── MATERIAL SHOWN

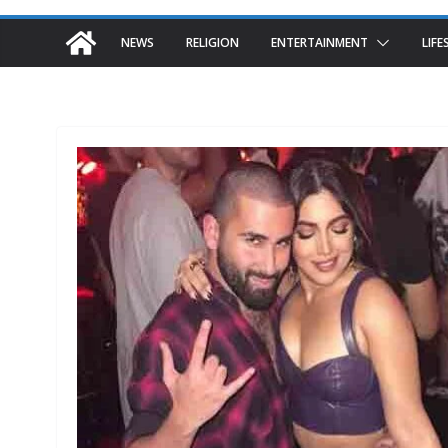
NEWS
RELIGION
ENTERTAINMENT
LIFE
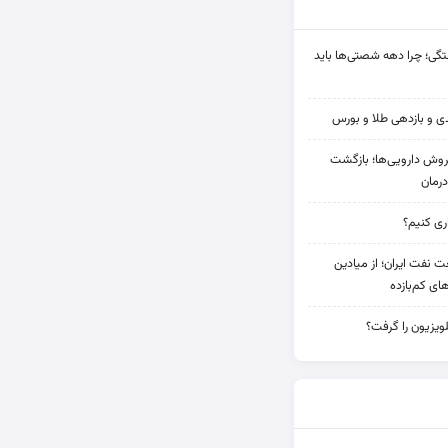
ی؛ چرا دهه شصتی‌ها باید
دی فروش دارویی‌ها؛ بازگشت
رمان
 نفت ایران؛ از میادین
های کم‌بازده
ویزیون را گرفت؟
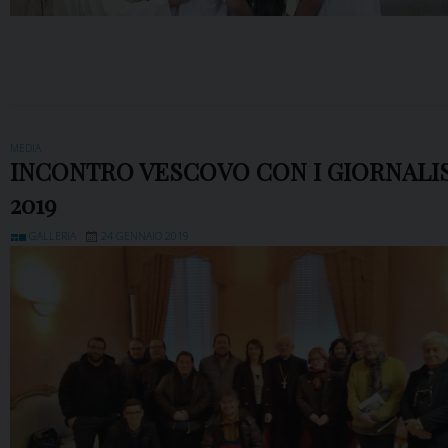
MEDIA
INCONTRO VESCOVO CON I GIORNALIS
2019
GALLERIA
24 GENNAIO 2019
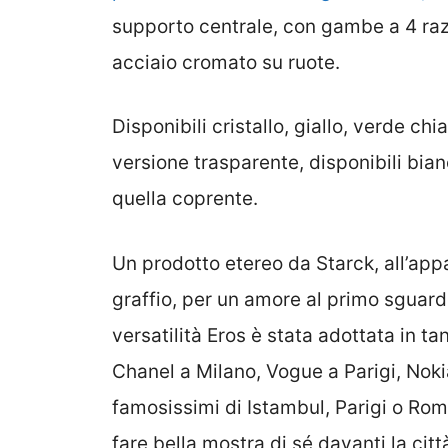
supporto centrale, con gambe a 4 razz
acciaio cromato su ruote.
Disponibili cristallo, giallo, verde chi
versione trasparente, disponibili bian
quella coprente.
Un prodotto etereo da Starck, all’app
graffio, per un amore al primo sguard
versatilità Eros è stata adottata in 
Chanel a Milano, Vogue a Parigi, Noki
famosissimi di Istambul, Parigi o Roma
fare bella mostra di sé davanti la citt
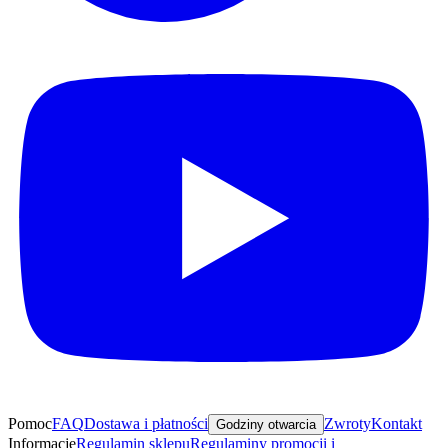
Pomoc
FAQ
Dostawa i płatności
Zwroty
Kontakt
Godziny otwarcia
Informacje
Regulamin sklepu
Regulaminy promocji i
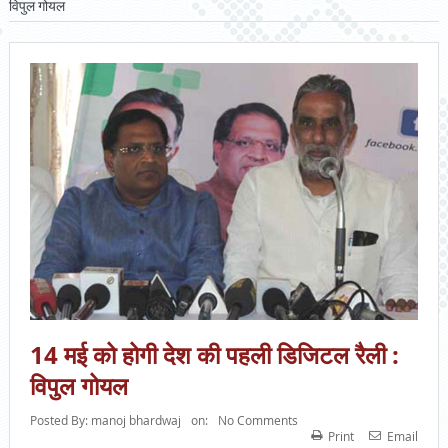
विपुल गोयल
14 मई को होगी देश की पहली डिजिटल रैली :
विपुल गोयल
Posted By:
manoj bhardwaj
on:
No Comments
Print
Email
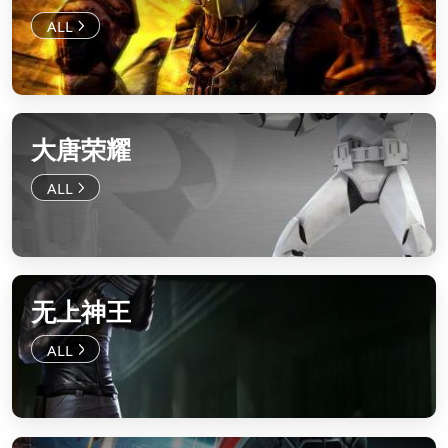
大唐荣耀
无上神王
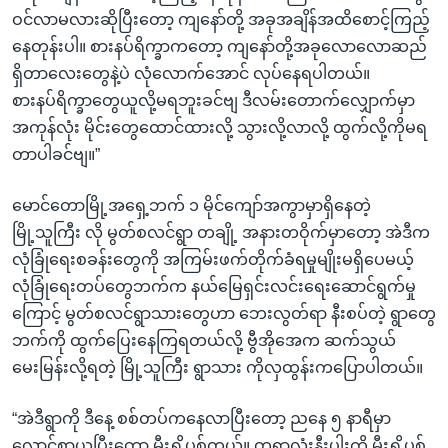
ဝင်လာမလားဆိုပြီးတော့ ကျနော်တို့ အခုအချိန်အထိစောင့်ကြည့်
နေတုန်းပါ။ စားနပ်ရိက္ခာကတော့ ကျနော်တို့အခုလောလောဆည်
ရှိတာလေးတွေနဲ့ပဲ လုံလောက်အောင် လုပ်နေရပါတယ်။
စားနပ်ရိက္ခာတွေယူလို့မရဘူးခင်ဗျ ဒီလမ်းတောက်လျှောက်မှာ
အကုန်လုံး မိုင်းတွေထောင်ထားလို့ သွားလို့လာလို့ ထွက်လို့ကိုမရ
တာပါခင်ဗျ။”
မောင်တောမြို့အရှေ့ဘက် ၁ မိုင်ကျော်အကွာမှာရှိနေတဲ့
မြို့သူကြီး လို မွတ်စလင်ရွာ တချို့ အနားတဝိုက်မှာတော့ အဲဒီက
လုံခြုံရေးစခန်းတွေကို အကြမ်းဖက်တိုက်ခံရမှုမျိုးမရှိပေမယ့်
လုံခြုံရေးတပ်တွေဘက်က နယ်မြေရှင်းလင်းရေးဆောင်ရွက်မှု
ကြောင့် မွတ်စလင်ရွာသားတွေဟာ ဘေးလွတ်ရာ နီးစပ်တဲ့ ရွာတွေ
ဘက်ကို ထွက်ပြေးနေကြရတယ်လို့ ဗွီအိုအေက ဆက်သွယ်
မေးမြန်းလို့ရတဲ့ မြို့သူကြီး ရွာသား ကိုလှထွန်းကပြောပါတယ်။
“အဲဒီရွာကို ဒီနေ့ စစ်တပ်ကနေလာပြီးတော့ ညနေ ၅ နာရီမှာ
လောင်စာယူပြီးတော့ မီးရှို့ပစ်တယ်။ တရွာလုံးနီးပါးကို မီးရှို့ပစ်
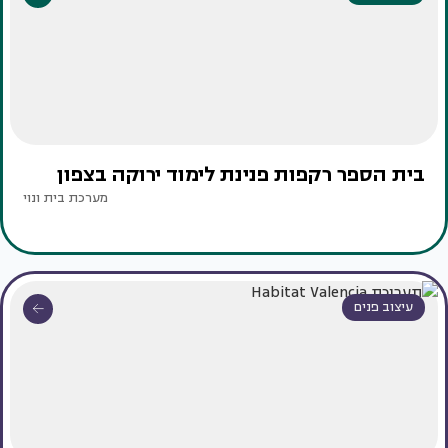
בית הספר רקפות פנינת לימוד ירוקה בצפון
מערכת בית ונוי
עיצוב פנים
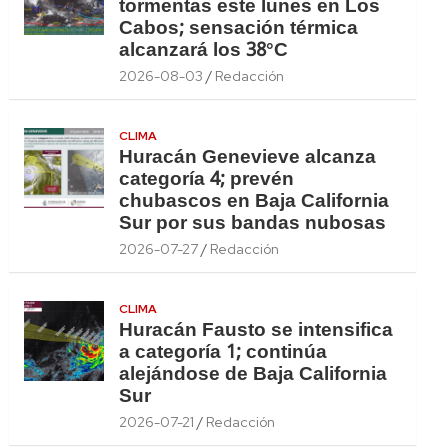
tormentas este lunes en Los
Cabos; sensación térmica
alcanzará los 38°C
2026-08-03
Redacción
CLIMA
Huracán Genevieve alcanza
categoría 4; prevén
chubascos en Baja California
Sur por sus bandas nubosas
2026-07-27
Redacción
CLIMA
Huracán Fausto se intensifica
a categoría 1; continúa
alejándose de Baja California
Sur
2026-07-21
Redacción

────

Starting at the line that contains "ဘက်ကို ထွက်ပြေးနေကြရတယ်လို့ ဗွီအိုအေက ဆက်သွယ်", please write out every line to the end of the entries, inclusive, copied exactly and with pictures omitted.

ဘက်ကို ထွက်ပြေးနေကြရတယ်လို့ ဗွီအိုအေက ဆက်သွယ်
မေးမြန်းလို့ရတဲ့ မြို့သူကြီး ရွာသား ကိုလှထွန်းကပြောပါတယ်။
“အဲဒီရွာကို ဒီနေ့ စစ်တပ်ကနေလာပြီးတော့ ညနေ ၅ နာရီမှာ
လောင်စာယူပြီးတော့ မီးရှို့ပစ်တယ်။ တရွာလုံးနီးပါးကို မီးရှို့ပစ်
בית הספר רקפות פנינת לימוד ירוקה בצפון
מערכת בית ונוי
עיצוב פנים
tormentas este lunes en Los
Cabos; sensación térmica
alcanzará los 38°C
2026-08-03
Redacción
CLIMA
Huracán Genevieve alcanza
categoría 4; prevén
chubascos en Baja California
Sur por sus bandas nubosas
2026-07-27
Redacción
CLIMA
Huracán Fausto se intensifica
a categoría 1; continúa
alejándose de Baja California
Sur
2026-07-21
Redacción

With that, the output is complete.